● **ENTRIES SHOWN**
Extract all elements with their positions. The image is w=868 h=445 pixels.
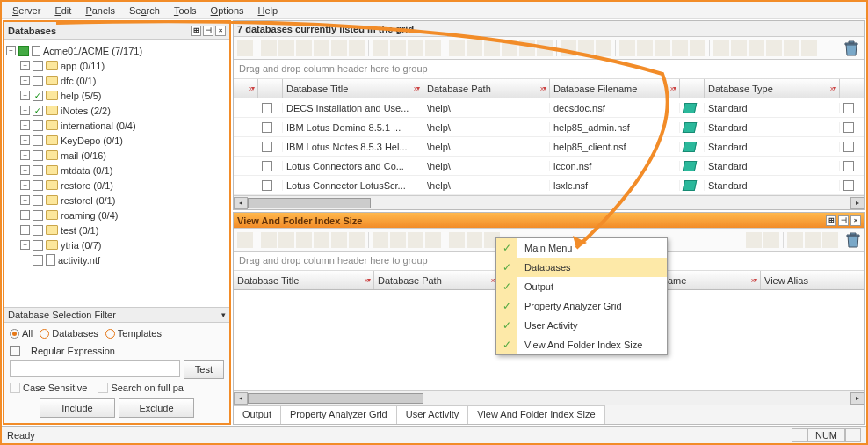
- checkbox[interactable]: [262, 122, 272, 133]
- tree-item[interactable]: + dfc (0/1): [6, 73, 228, 88]
- tool-icon[interactable]: [314, 232, 329, 248]
- scroll-left-icon[interactable]: ◂: [234, 197, 248, 209]
- radio-templates[interactable]: Templates: [105, 328, 162, 339]
- scroll-right-icon[interactable]: ▸: [850, 392, 864, 405]
- tool-icon[interactable]: [672, 40, 688, 56]
- tool-icon[interactable]: [390, 40, 406, 56]
- tool-icon[interactable]: [278, 40, 294, 56]
- tree-file[interactable]: activity.ntf: [58, 255, 100, 266]
- tool-icon[interactable]: [619, 40, 635, 56]
- expand-icon[interactable]: +: [20, 165, 30, 175]
- tool-icon[interactable]: [467, 40, 482, 56]
- tool-icon[interactable]: [713, 40, 729, 56]
- menu-panels[interactable]: Panels: [78, 4, 122, 18]
- checkbox[interactable]: [33, 225, 43, 236]
- expand-icon[interactable]: +: [20, 225, 30, 235]
- tool-icon[interactable]: [261, 232, 277, 248]
- checkbox[interactable]: [33, 165, 43, 176]
- popup-item[interactable]: ✓Main Menu: [496, 238, 667, 258]
- tool-icon[interactable]: [502, 40, 517, 56]
- tool-icon[interactable]: [278, 232, 294, 248]
- panel-grid-icon[interactable]: ⊞: [826, 215, 836, 226]
- checkbox[interactable]: [33, 135, 43, 146]
- tool-icon[interactable]: [408, 232, 423, 248]
- checkbox[interactable]: [33, 76, 43, 86]
- expand-icon[interactable]: −: [6, 46, 16, 55]
- table-row[interactable]: IBM Lotus Notes 8.5.3 Hel... \help\ help…: [234, 137, 864, 157]
- tree-item[interactable]: + app (0/11): [6, 58, 228, 73]
- tree-item[interactable]: + test (0/1): [6, 222, 228, 237]
- tool-icon[interactable]: [449, 232, 465, 248]
- tool-icon[interactable]: [467, 232, 482, 248]
- h-scrollbar[interactable]: ◂ ▸: [234, 390, 864, 405]
- scroll-left-icon[interactable]: ◂: [234, 392, 248, 405]
- tool-icon[interactable]: [561, 40, 576, 56]
- tool-icon[interactable]: [425, 232, 441, 248]
- scroll-thumb[interactable]: [248, 198, 371, 208]
- tree-item[interactable]: + ✓ help (5/5): [6, 88, 228, 103]
- h-scrollbar[interactable]: ◂ ▸: [234, 195, 864, 209]
- tool-icon[interactable]: [349, 40, 365, 56]
- checkbox-fullpath[interactable]: [98, 383, 108, 393]
- table-row[interactable]: IBM Lotus Domino 8.5.1 ... \help\ help85…: [234, 118, 864, 137]
- tree-item[interactable]: + mtdata (0/1): [6, 163, 228, 178]
- checkbox[interactable]: [843, 180, 854, 191]
- tool-icon[interactable]: [484, 40, 500, 56]
- expand-icon[interactable]: +: [20, 210, 30, 220]
- tool-icon[interactable]: [784, 40, 799, 56]
- tree-item[interactable]: + restorel (0/1): [6, 193, 228, 208]
- checkbox[interactable]: [262, 142, 272, 152]
- tool-icon[interactable]: [314, 40, 329, 56]
- top-toolbar[interactable]: [234, 37, 864, 60]
- tool-icon[interactable]: [537, 40, 553, 56]
- tab[interactable]: User Activity: [397, 405, 469, 424]
- tool-icon[interactable]: [390, 232, 406, 248]
- group-hint[interactable]: Drag and drop column header here to grou…: [234, 60, 864, 79]
- tool-icon[interactable]: [449, 40, 465, 56]
- radio-databases[interactable]: Databases: [40, 328, 98, 339]
- scroll-thumb[interactable]: [248, 393, 423, 404]
- tool-icon[interactable]: [296, 232, 312, 248]
- tool-icon[interactable]: [331, 40, 347, 56]
- trash-icon[interactable]: [843, 40, 859, 57]
- panel-close-icon[interactable]: ×: [850, 215, 861, 226]
- checkbox[interactable]: [33, 240, 43, 251]
- menubar[interactable]: Server Edit Panels Search Tools Options …: [2, 2, 866, 19]
- tree-item[interactable]: + international (0/4): [6, 118, 228, 133]
- expand-icon[interactable]: +: [20, 120, 30, 130]
- expand-icon[interactable]: +: [20, 180, 30, 190]
- trash-icon[interactable]: [845, 231, 861, 249]
- tool-icon[interactable]: [655, 40, 670, 56]
- expand-icon[interactable]: +: [20, 61, 30, 70]
- tree-item[interactable]: + roaming (0/4): [6, 208, 228, 222]
- bottom-tabs[interactable]: OutputProperty Analyzer GridUser Activit…: [234, 405, 864, 424]
- tool-icon[interactable]: [805, 232, 821, 248]
- checkbox[interactable]: [843, 161, 854, 171]
- checkbox[interactable]: ✓: [33, 106, 43, 116]
- table-row[interactable]: DECS Installation and Use... \help\ decs…: [234, 98, 864, 118]
- checkbox[interactable]: [262, 180, 272, 191]
- tool-icon[interactable]: [237, 40, 253, 56]
- popup-item[interactable]: ✓Databases: [496, 258, 667, 277]
- tool-icon[interactable]: [822, 232, 838, 248]
- menu-server[interactable]: Server: [5, 4, 47, 18]
- tool-icon[interactable]: [261, 40, 277, 56]
- tab[interactable]: Output: [234, 405, 281, 424]
- popup-item[interactable]: ✓User Activity: [496, 316, 667, 335]
- table-row[interactable]: Lotus Connector LotusScr... \help\ lsxlc…: [234, 176, 864, 195]
- expand-icon[interactable]: +: [20, 106, 30, 115]
- expand-icon[interactable]: +: [20, 76, 30, 85]
- expand-icon[interactable]: +: [20, 240, 30, 250]
- tool-icon[interactable]: [578, 40, 594, 56]
- menu-options[interactable]: Options: [204, 4, 251, 18]
- top-grid-header[interactable]: x▾ Database Titlex▾ Database Pathx▾ Data…: [234, 79, 864, 98]
- checkbox-case[interactable]: [10, 383, 20, 393]
- checkbox[interactable]: [33, 255, 43, 266]
- tool-icon[interactable]: [787, 232, 803, 248]
- tool-icon[interactable]: [373, 232, 388, 248]
- checkbox-regex[interactable]: [10, 346, 20, 356]
- tool-icon[interactable]: [237, 232, 253, 248]
- tool-icon[interactable]: [373, 40, 388, 56]
- collapse-icon[interactable]: ▾: [221, 310, 226, 319]
- tool-icon[interactable]: [690, 40, 705, 56]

● **WORK INSTRUCTIONS**
Only the pictures stay behind; everything else in the data above is to be retyped exactly.

● **TASK OUTPUT**
Extract all elements with their positions. The image is w=868 h=445 pixels.
- checkbox[interactable]: [262, 122, 272, 133]
- tree-item[interactable]: + dfc (0/1): [6, 73, 228, 88]
- tool-icon[interactable]: [314, 232, 329, 248]
- scroll-left-icon[interactable]: ◂: [234, 197, 248, 209]
- radio-templates[interactable]: Templates: [105, 328, 162, 339]
- scroll-right-icon[interactable]: ▸: [850, 392, 864, 405]
- tool-icon[interactable]: [672, 40, 688, 56]
- tool-icon[interactable]: [390, 40, 406, 56]
- tool-icon[interactable]: [278, 40, 294, 56]
- tree-file[interactable]: activity.ntf: [58, 255, 100, 266]
- tool-icon[interactable]: [619, 40, 635, 56]
- expand-icon[interactable]: +: [20, 165, 30, 175]
- tool-icon[interactable]: [467, 40, 482, 56]
- tool-icon[interactable]: [713, 40, 729, 56]
- menu-panels[interactable]: Panels: [78, 4, 122, 18]
- checkbox[interactable]: [33, 225, 43, 236]
- expand-icon[interactable]: +: [20, 225, 30, 235]
- tool-icon[interactable]: [261, 232, 277, 248]
- checkbox[interactable]: [33, 165, 43, 176]
- popup-item[interactable]: ✓Main Menu: [496, 238, 667, 258]
- tool-icon[interactable]: [502, 40, 517, 56]
- tool-icon[interactable]: [278, 232, 294, 248]
- panel-grid-icon[interactable]: ⊞: [826, 215, 836, 226]
- checkbox[interactable]: [33, 135, 43, 146]
- tool-icon[interactable]: [408, 232, 423, 248]
- checkbox[interactable]: [33, 76, 43, 86]
- expand-icon[interactable]: −: [6, 46, 16, 55]
- table-row[interactable]: IBM Lotus Notes 8.5.3 Hel... \help\ help…: [234, 137, 864, 157]
- tree-item[interactable]: + app (0/11): [6, 58, 228, 73]
- tree-item[interactable]: + test (0/1): [6, 222, 228, 237]
- tool-icon[interactable]: [449, 232, 465, 248]
- tool-icon[interactable]: [467, 232, 482, 248]
- h-scrollbar[interactable]: ◂ ▸: [234, 390, 864, 405]
- scroll-left-icon[interactable]: ◂: [234, 392, 248, 405]
- tool-icon[interactable]: [561, 40, 576, 56]
- tool-icon[interactable]: [425, 232, 441, 248]
- scroll-thumb[interactable]: [248, 198, 371, 208]
- tree-item[interactable]: + ✓ help (5/5): [6, 88, 228, 103]
- h-scrollbar[interactable]: ◂ ▸: [234, 195, 864, 209]
- tool-icon[interactable]: [349, 40, 365, 56]
- checkbox-fullpath[interactable]: [98, 383, 108, 393]
- table-row[interactable]: IBM Lotus Domino 8.5.1 ... \help\ help85…: [234, 118, 864, 137]
- tree-item[interactable]: + mtdata (0/1): [6, 163, 228, 178]
- checkbox[interactable]: [843, 180, 854, 191]
- tool-icon[interactable]: [484, 40, 500, 56]
- expand-icon[interactable]: +: [20, 210, 30, 220]
- tool-icon[interactable]: [784, 40, 799, 56]
- tree-item[interactable]: + restorel (0/1): [6, 193, 228, 208]
- checkbox[interactable]: [262, 142, 272, 152]
- tool-icon[interactable]: [314, 40, 329, 56]
- top-toolbar[interactable]: [234, 37, 864, 60]
- tool-icon[interactable]: [537, 40, 553, 56]
- tab[interactable]: User Activity: [397, 405, 469, 424]
- tool-icon[interactable]: [390, 232, 406, 248]
- group-hint[interactable]: Drag and drop column header here to grou…: [234, 60, 864, 79]
- tool-icon[interactable]: [449, 40, 465, 56]
- radio-databases[interactable]: Databases: [40, 328, 98, 339]
- scroll-thumb[interactable]: [248, 393, 423, 404]
- tool-icon[interactable]: [296, 232, 312, 248]
- tool-icon[interactable]: [331, 40, 347, 56]
- trash-icon[interactable]: [843, 40, 859, 57]
- panel-close-icon[interactable]: ×: [850, 215, 861, 226]
- checkbox[interactable]: [33, 240, 43, 251]
- menubar[interactable]: Server Edit Panels Search Tools Options …: [2, 2, 866, 19]
- tree-item[interactable]: + international (0/4): [6, 118, 228, 133]
- expand-icon[interactable]: +: [20, 120, 30, 130]
- expand-icon[interactable]: +: [20, 180, 30, 190]
- trash-icon[interactable]: [845, 231, 861, 249]
- tool-icon[interactable]: [655, 40, 670, 56]
- expand-icon[interactable]: +: [20, 61, 30, 70]
- tree-item[interactable]: + roaming (0/4): [6, 208, 228, 222]
- bottom-tabs[interactable]: OutputProperty Analyzer GridUser Activit…: [234, 405, 864, 424]
- tool-icon[interactable]: [805, 232, 821, 248]
- checkbox[interactable]: [843, 161, 854, 171]
- checkbox[interactable]: ✓: [33, 106, 43, 116]
- table-row[interactable]: DECS Installation and Use... \help\ decs…: [234, 98, 864, 118]
- checkbox[interactable]: [262, 180, 272, 191]
- tool-icon[interactable]: [237, 40, 253, 56]
- popup-item[interactable]: ✓Databases: [496, 258, 667, 277]
- tool-icon[interactable]: [822, 232, 838, 248]
- menu-server[interactable]: Server: [5, 4, 47, 18]
- tool-icon[interactable]: [261, 40, 277, 56]
- tab[interactable]: Output: [234, 405, 281, 424]
- popup-item[interactable]: ✓User Activity: [496, 316, 667, 335]
- table-row[interactable]: Lotus Connector LotusScr... \help\ lsxlc…: [234, 176, 864, 195]
- expand-icon[interactable]: +: [20, 106, 30, 115]
- expand-icon[interactable]: +: [20, 76, 30, 85]
- expand-icon[interactable]: +: [20, 240, 30, 250]
- tool-icon[interactable]: [578, 40, 594, 56]
- menu-options[interactable]: Options: [204, 4, 251, 18]
- top-grid-header[interactable]: x▾ Database Titlex▾ Database Pathx▾ Data…: [234, 79, 864, 98]
- checkbox-case[interactable]: [10, 383, 20, 393]
- checkbox[interactable]: [33, 255, 43, 266]
- tool-icon[interactable]: [787, 232, 803, 248]
- tool-icon[interactable]: [373, 232, 388, 248]
- checkbox-regex[interactable]: [10, 346, 20, 356]
- tool-icon[interactable]: [237, 232, 253, 248]
- tool-icon[interactable]: [373, 40, 388, 56]
- collapse-icon[interactable]: ▾: [221, 310, 226, 319]
- tool-icon[interactable]: [690, 40, 705, 56]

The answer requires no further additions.